Local Gradient Optimization of Modular Entangling Sequences

TL;DR

This paper introduces a gradient-based optimization method to improve the fidelity of entangling gates in quantum computing by suppressing errors through interleaved local rotations, applicable to various noise types.

Contribution

The authors develop a modular, gradient-based optimization technique for local rotations that enhances entangling gate fidelity under different noise conditions, adaptable to any two-qubit system.

Findings

Effective suppression of logical errors with local rotations.

Applicable to static and dynamic noise environments.
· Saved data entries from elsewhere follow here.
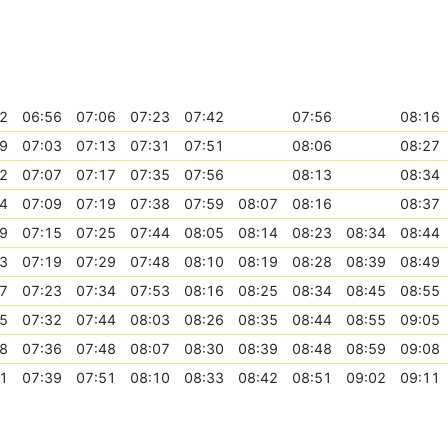
2
06:56
07:06
07:23
07:42
07:56
08:16
9
07:03
07:13
07:31
07:51
08:06
08:27
2
07:07
07:17
07:35
07:56
08:13
08:34
4
07:09
07:19
07:38
07:59
08:07
08:16
08:37
9
07:15
07:25
07:44
08:05
08:14
08:23
08:34
08:44
3
07:19
07:29
07:48
08:10
08:19
08:28
08:39
08:49
7
07:23
07:34
07:53
08:16
08:25
08:34
08:45
08:55
5
07:32
07:44
08:03
08:26
08:35
08:44
08:55
09:05
8
07:36
07:48
08:07
08:30
08:39
08:48
08:59
09:08
1
07:39
07:51
08:10
08:33
08:42
08:51
09:02
09:11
Fidelity depends on local rotation accuracy and noise level.

Abstract

Implementation of logical entangling gates is an important step towards realizing a quantum computer. We use a gradient-based optimization approach to find single-qubit rotations which can be interleaved between applications of a noisy nonlocal gate to dramatically suppress arbitrary logical errors, while steering the evolution operator towards the perfectly entangling subset of SU(4) gates. The modularity of the approach allows for application to any two-qubit system, regardless of the Hamiltonian or details of the experimental implementation. This approach is effective for both quasi-static and time-dependent $1/f^{\alpha}$ noise. We also show how the fidelity of the final operation depends on both the fidelity of the local rotations and the noise strength.